Denis Villeneuve : De Trois-Rivières à Cannes
Dans le cadre de la série Hommage aux artisans trifluviens du cinéma, Ciné-Campus consacre une soirée au cinéaste Denis Villeneuve. Entretien avec le réalisateur d’Un 32 août sur terre, Maelström et Polytechnique.
Voir: Est-ce étonnant de faire l’objet d’une soirée hommage à un si jeune âge?
Denis Villeneuve: J’ai déjà refusé deux ou trois demandes de rétrospectives dans des festivals étrangers parce que je considère effectivement que ça n’a pas de sens lorsqu’on n’a fait que trois ou quatre films. Il ne s’agit pas vraiment d’un hommage, mais plus d’une série de moments consacrés à différentes personnes oeuvrant dans le cinéma. C’est sans prétention aucune.
Votre passion pour le cinéma remonte-t-elle à votre enfance passée à Trois-Rivières?
Au Séminaire Saint-Joseph, mon professeur de mathématiques en secondaire un, Denis Fleurent, m’a raconté plan par plan l’attaque des hélicoptères à l’aube dans Apocalypse Now, en me disant que je ne pouvais pas comprendre, à cet âge, la portée significative de la musique de Wagner dans cette séquence. Ça m’a profondément marqué.
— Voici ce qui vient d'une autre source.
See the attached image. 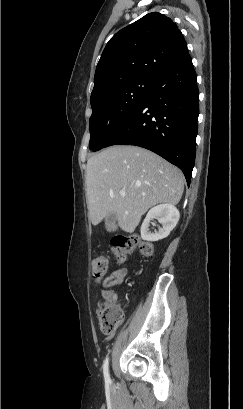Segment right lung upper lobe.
Segmentation results:
<instances>
[{"instance_id": "1", "label": "right lung upper lobe", "mask_w": 243, "mask_h": 409, "mask_svg": "<svg viewBox=\"0 0 243 409\" xmlns=\"http://www.w3.org/2000/svg\"><path fill=\"white\" fill-rule=\"evenodd\" d=\"M177 25L158 12L117 32L107 43L97 64L91 103L131 81L155 82L186 52Z\"/></svg>"}]
</instances>
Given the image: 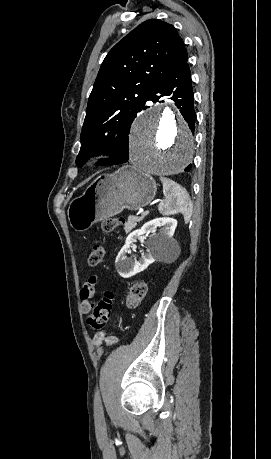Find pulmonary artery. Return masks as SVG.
Listing matches in <instances>:
<instances>
[{"label":"pulmonary artery","mask_w":271,"mask_h":459,"mask_svg":"<svg viewBox=\"0 0 271 459\" xmlns=\"http://www.w3.org/2000/svg\"><path fill=\"white\" fill-rule=\"evenodd\" d=\"M145 104H146L147 106H152V105L154 104V99H153L152 97H147V98L145 99Z\"/></svg>","instance_id":"obj_1"}]
</instances>
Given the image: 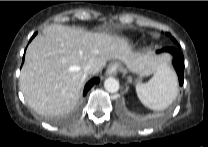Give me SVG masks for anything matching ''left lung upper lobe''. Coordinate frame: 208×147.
<instances>
[{
  "instance_id": "left-lung-upper-lobe-1",
  "label": "left lung upper lobe",
  "mask_w": 208,
  "mask_h": 147,
  "mask_svg": "<svg viewBox=\"0 0 208 147\" xmlns=\"http://www.w3.org/2000/svg\"><path fill=\"white\" fill-rule=\"evenodd\" d=\"M166 35L170 36L171 39H172V41H173L176 45H178L177 41H176L169 33H166Z\"/></svg>"
}]
</instances>
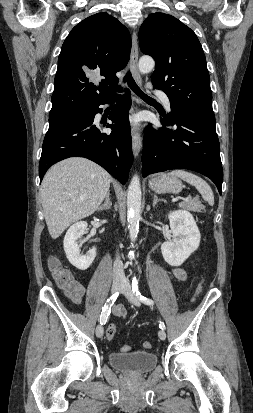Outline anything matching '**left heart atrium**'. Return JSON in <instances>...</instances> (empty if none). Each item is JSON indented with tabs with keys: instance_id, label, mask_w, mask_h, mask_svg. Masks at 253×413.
I'll use <instances>...</instances> for the list:
<instances>
[{
	"instance_id": "39dd6f15",
	"label": "left heart atrium",
	"mask_w": 253,
	"mask_h": 413,
	"mask_svg": "<svg viewBox=\"0 0 253 413\" xmlns=\"http://www.w3.org/2000/svg\"><path fill=\"white\" fill-rule=\"evenodd\" d=\"M131 122L135 125L137 123V119L136 118H131Z\"/></svg>"
}]
</instances>
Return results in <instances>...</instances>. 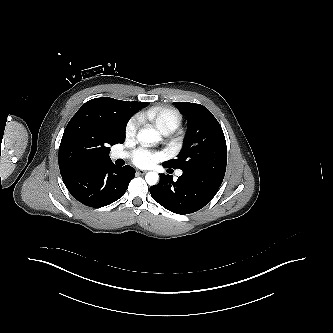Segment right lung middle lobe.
Returning a JSON list of instances; mask_svg holds the SVG:
<instances>
[{
  "label": "right lung middle lobe",
  "mask_w": 333,
  "mask_h": 333,
  "mask_svg": "<svg viewBox=\"0 0 333 333\" xmlns=\"http://www.w3.org/2000/svg\"><path fill=\"white\" fill-rule=\"evenodd\" d=\"M129 119H130V116H124L120 119V122L122 123L124 128L126 127V124H127ZM123 142H124V140H122L120 143H123Z\"/></svg>",
  "instance_id": "right-lung-middle-lobe-1"
}]
</instances>
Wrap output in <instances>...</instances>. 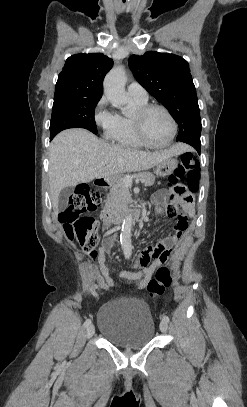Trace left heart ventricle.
Instances as JSON below:
<instances>
[{"label": "left heart ventricle", "mask_w": 247, "mask_h": 407, "mask_svg": "<svg viewBox=\"0 0 247 407\" xmlns=\"http://www.w3.org/2000/svg\"><path fill=\"white\" fill-rule=\"evenodd\" d=\"M143 130L149 142L160 145L170 138L172 123L161 110H152L144 118Z\"/></svg>", "instance_id": "obj_1"}]
</instances>
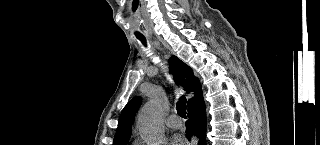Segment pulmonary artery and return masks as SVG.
I'll list each match as a JSON object with an SVG mask.
<instances>
[{"mask_svg":"<svg viewBox=\"0 0 320 145\" xmlns=\"http://www.w3.org/2000/svg\"><path fill=\"white\" fill-rule=\"evenodd\" d=\"M166 124L172 129H178L182 126L180 118L176 115H171L167 118Z\"/></svg>","mask_w":320,"mask_h":145,"instance_id":"e3ab8cb5","label":"pulmonary artery"}]
</instances>
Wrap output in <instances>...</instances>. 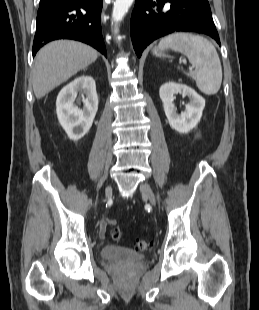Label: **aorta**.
<instances>
[{
    "instance_id": "aorta-1",
    "label": "aorta",
    "mask_w": 259,
    "mask_h": 310,
    "mask_svg": "<svg viewBox=\"0 0 259 310\" xmlns=\"http://www.w3.org/2000/svg\"><path fill=\"white\" fill-rule=\"evenodd\" d=\"M134 0H115L114 7L112 11V18L115 25L120 22L123 17L128 12ZM115 32H117V27L115 26Z\"/></svg>"
}]
</instances>
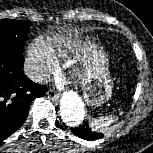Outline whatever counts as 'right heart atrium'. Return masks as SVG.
<instances>
[{
  "mask_svg": "<svg viewBox=\"0 0 153 153\" xmlns=\"http://www.w3.org/2000/svg\"><path fill=\"white\" fill-rule=\"evenodd\" d=\"M56 68L57 62L45 42L41 39L33 40L28 46L25 58V69L28 75L35 82L42 83Z\"/></svg>",
  "mask_w": 153,
  "mask_h": 153,
  "instance_id": "right-heart-atrium-1",
  "label": "right heart atrium"
}]
</instances>
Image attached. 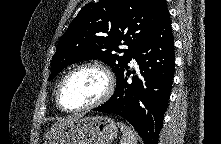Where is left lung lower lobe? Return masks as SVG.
I'll return each mask as SVG.
<instances>
[{"label":"left lung lower lobe","mask_w":221,"mask_h":144,"mask_svg":"<svg viewBox=\"0 0 221 144\" xmlns=\"http://www.w3.org/2000/svg\"><path fill=\"white\" fill-rule=\"evenodd\" d=\"M132 57L139 65V73L136 74L135 70L131 72L127 64L117 77L112 97L93 110L123 117L145 144H158L174 71V40L168 12ZM131 73L134 76L128 82Z\"/></svg>","instance_id":"0a47b994"}]
</instances>
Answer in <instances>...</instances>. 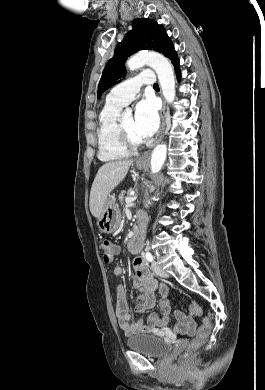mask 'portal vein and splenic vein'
<instances>
[{"instance_id": "18ae733b", "label": "portal vein and splenic vein", "mask_w": 265, "mask_h": 390, "mask_svg": "<svg viewBox=\"0 0 265 390\" xmlns=\"http://www.w3.org/2000/svg\"><path fill=\"white\" fill-rule=\"evenodd\" d=\"M136 199H137V196L127 197V198L125 199V201H126L127 204H130V203H132L133 201H135Z\"/></svg>"}]
</instances>
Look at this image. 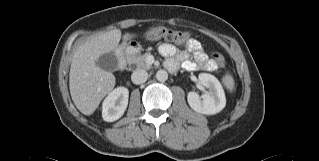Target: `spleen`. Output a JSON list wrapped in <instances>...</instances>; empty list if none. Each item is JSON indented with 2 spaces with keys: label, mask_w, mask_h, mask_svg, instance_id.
I'll return each instance as SVG.
<instances>
[{
  "label": "spleen",
  "mask_w": 319,
  "mask_h": 161,
  "mask_svg": "<svg viewBox=\"0 0 319 161\" xmlns=\"http://www.w3.org/2000/svg\"><path fill=\"white\" fill-rule=\"evenodd\" d=\"M222 81H223V84L225 85V87L229 91L234 90L235 82H234L233 77L230 74H226L225 76H223Z\"/></svg>",
  "instance_id": "3e777b00"
}]
</instances>
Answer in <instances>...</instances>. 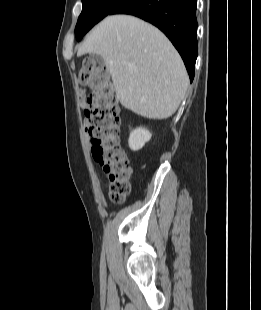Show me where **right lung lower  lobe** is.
I'll return each instance as SVG.
<instances>
[{"label": "right lung lower lobe", "mask_w": 261, "mask_h": 310, "mask_svg": "<svg viewBox=\"0 0 261 310\" xmlns=\"http://www.w3.org/2000/svg\"><path fill=\"white\" fill-rule=\"evenodd\" d=\"M196 0H124L111 14H130L157 26L181 55L190 81L198 54Z\"/></svg>", "instance_id": "right-lung-lower-lobe-1"}]
</instances>
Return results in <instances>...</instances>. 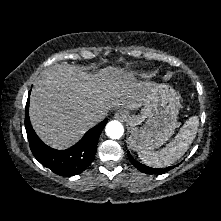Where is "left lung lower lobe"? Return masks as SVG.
Returning <instances> with one entry per match:
<instances>
[{"label":"left lung lower lobe","instance_id":"obj_1","mask_svg":"<svg viewBox=\"0 0 221 221\" xmlns=\"http://www.w3.org/2000/svg\"><path fill=\"white\" fill-rule=\"evenodd\" d=\"M128 158L130 160V162L138 169L140 170L141 172H144L146 174H158V173H165L173 168H175L176 166L178 165H175V166H171V167H167V168H151V167H148V166H145L141 163H139L138 161H136L132 156L131 154L128 152Z\"/></svg>","mask_w":221,"mask_h":221}]
</instances>
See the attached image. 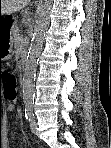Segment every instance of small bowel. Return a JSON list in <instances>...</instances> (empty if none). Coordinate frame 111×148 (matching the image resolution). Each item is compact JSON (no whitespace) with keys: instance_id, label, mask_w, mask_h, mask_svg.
<instances>
[{"instance_id":"obj_1","label":"small bowel","mask_w":111,"mask_h":148,"mask_svg":"<svg viewBox=\"0 0 111 148\" xmlns=\"http://www.w3.org/2000/svg\"><path fill=\"white\" fill-rule=\"evenodd\" d=\"M14 104H10L9 106H8V108H7V110L9 111V112H12L13 110H14Z\"/></svg>"}]
</instances>
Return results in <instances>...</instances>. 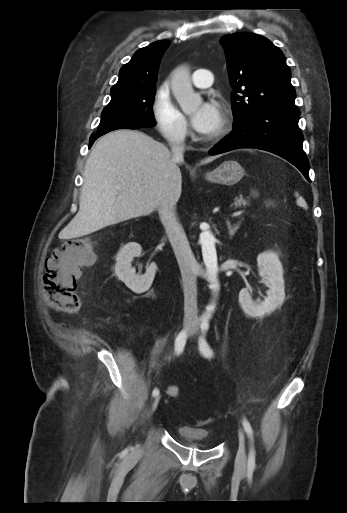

Je me souviens aussi, à la même époque, de mes parents traumatisés revenant de voir The Deer Hunter au Ciné-Campus. Un film raconté par quelqu’un d’autre marque l’esprit. Je souligne aussi l’apport d’un club de cinéma nommé Film Midi et dirigé par Roger Young, où j’ai découvert McLaren, Co Hoedeman et l’ONF.
Treize ans après Cosmos (1996), quelle place considérez-vous que ce film collectif occupe dans votre parcours et dans la petite histoire du cinéma québécois?
Personnellement, c’est ma rencontre avec [le producteur] Roger Frappier, un grand passionné de cinéma comme on en rencontre peu dans sa vie. Pour ceux qui l’ont fait, ce film demeure un objet intéressant par son processus de création. Mais je ne pense pas que le résultat ait apporté quelque chose de durable aux autres…
Vos deux premiers longs métrages, Un 32 août sur terre (1998) et Maelström (2000), ont beaucoup rayonné ici et ailleurs. Mais avec le recul, on sent que vous avez voulu vous distancer de ces films. Est-ce ce qui explique votre longue absence du grand écran par la suite?
J’ai réalisé après Maelström que je ne serais plus capable de faire des films seulement pour faire des films. Le cinéma ne pouvait plus être une fin en soi. J’avais besoin d’arrêter jusqu’à temps que je réussisse à apprendre ce que j’avais à apprendre pour pouvoir continuer à faire du cinéma. C’est un cadeau immense que je me suis fait à moi-même d’arrêter complètement. Sinon, je serais décédé créativement au bout d’un dernier film. Aussi, j’étais insatisfait de mes capacités de scénariste et de metteur en scène, je suis retourné à l’école si on peut dire.
Vous êtes revenu en force avec le court métrage Next Floor (2008), qui fait le tour des festivals de cinéma et a remporté d’innombrables prix à travers le monde, notamment à Cannes. Que pouvez-vous nous dire sur ce film, qui sera projeté durant la soirée hommage?
C’est un film tourné avec une liberté rare; j’étais persuadé que je le faisais pour une seule et unique spectatrice, Phoebe Greenberg. Je pensais sincèrement que le film serait un objet déposé dans sa bibliothèque et que personne ne le verrait. J’ai adoré retrouver cette manière de créer, cette liberté ludique dégagée du joug du succès.
Avec Polytechnique (2009), vous avez marqué un grand coup, signant un film à la fois extraordinairement maîtrisé sur le plan de la forme, mais aussi profondément émouvant. Va-t-il y avoir, comme on le soupçonne, l’avant et l’après-Polytechnique dans votre filmographie?
Polytechnique a été très pénible à faire, du début à la fin. C’est un film collectif pour moi: nous avons été plusieurs à le penser. J’en avais décidé ainsi et en ai accepté les conséquences. J’ai beaucoup écouté les autres parce que j’étais persuadé qu’il fallait être plusieurs pour réfléchir à un tel sujet. Le film a bénéficié de cette attitude, mais c’est assurément beaucoup plus facile d’être dictateur au cinéma. Il y a des moments du film dont je suis fier, d’autres non.